Note: if volumes are created on a node, they are not removed when the stack is removed. They must manually be removed to clear errors about directories not being found.

Points of Potential Failure

  • The database backend is constrained to a single system with a large disk store. This would benefit from a distributed storage system, like Rexray.
  • The IP address for the bridge is hard-coded into the sending modalities and PACS. They should be using a name with multiple IP’s or an non-bound IP that can be reassigned across the cluster as necessary.
  • With a setup of 3 machines, the system only fault tolerant against loss of a single manager node

Postgresql Config

See http://pgtune.leopard.in.ua for simple config tool.
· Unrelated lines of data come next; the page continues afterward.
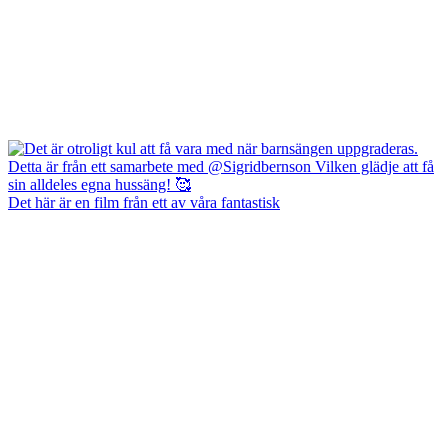
Det här är en film från ett av våra fantastisk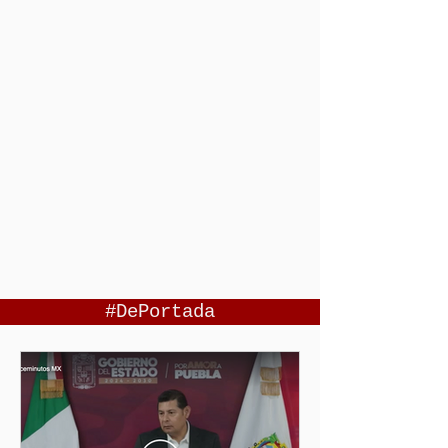
#DePortada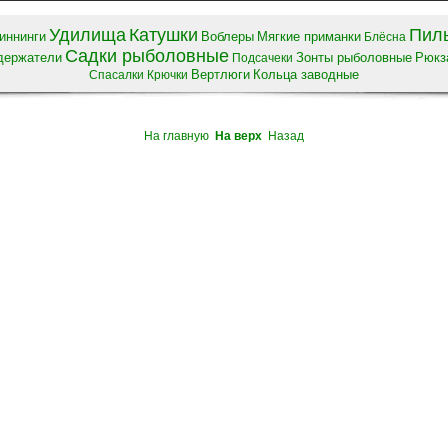
Удилища
Катушки
Пил
иннинги
Воблеры
Мягкие приманки
Блёсна
Садки рыболовные
 держатели
Зонты рыболовные
Рюкза
Подсачеки
Вертлюги
Кольца заводные
Спасалки
Крючки
На главную
На верх
Назад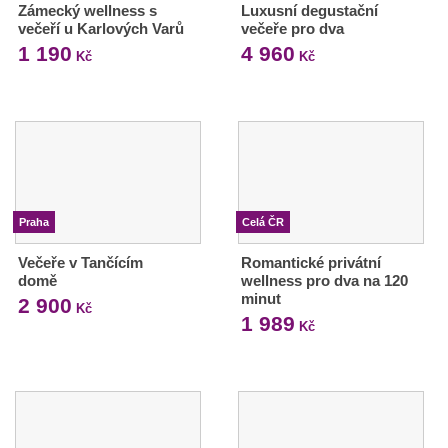
Zámecký wellness s
Luxusní degustační
večeří u Karlových Varů
večeře pro dva
1 190
4 960
Kč
Kč
Praha
Celá ČR
Večeře v Tančícím
Romantické privátní
domě
wellness pro dva na 120
minut
2 900
Kč
1 989
Kč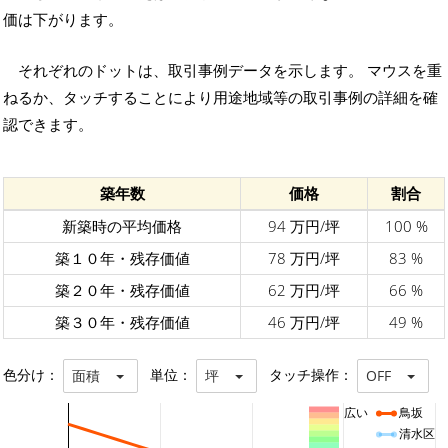
価は下がります。
それぞれのドットは、取引事例データを示します。 マウスを重
ねるか、タッチすることにより用途地域等の取引事例の詳細を確
認できます。
築年数
価格
割合
新築時の平均価格
94 万円/坪
100 %
築１０年・残存価値
78 万円/坪
83 %
築２０年・残存価値
62 万円/坪
66 %
築３０年・残存価値
46 万円/坪
49 %
色分け：
単位：
タッチ操作：
面積
坪
OFF
広い
鳥坂
清水区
For our servers w 200GB of RAM I used the following:

max_connections = 200
shared_buffers = 25GB
effective_cache_size = 75GB
work_mem = 128MB
maintenance_work_mem = 2GB
min_wal_size = 1GB
max_wal_size = 2GB
checkpoint_completion_target = 0.7
wal_buffers = 16MB
default_statistics_target = 100

Although it did not seem to make much of a difference in performance.

Portainer Reset

Fix Portainer showing multiple copies of the same container:

$ docker service rm admin_portainer-agent
$ docker service rm admin_portainer
$ docker stack deploy -c docker-stacks/admin/admin-stack.yml admin

Splunk Config

Don’t forget to turn off acknowledgement in the HEC – otherwise it will insist on a data channel and show up with 400’s

Testing:

curl -k http://splunk:8088/services/collector -H "Authorization: Splunk $SPLUNK_HEC_TOKEN" -d '{"event":"Hello, World!"}'

Increase length for _json sources:

/opt/splunk/etc/system/local/props.conf

[_json]
TRUNCATE = 500000

Currently have to manually do a bunch of things:

  • add a dicom index
  • add a hec token
  • enable hec
  • switch off https for hec
  • re-deploy with correct hec token

I did these all with an Ansible role previously. Need to investigate implementing similar here.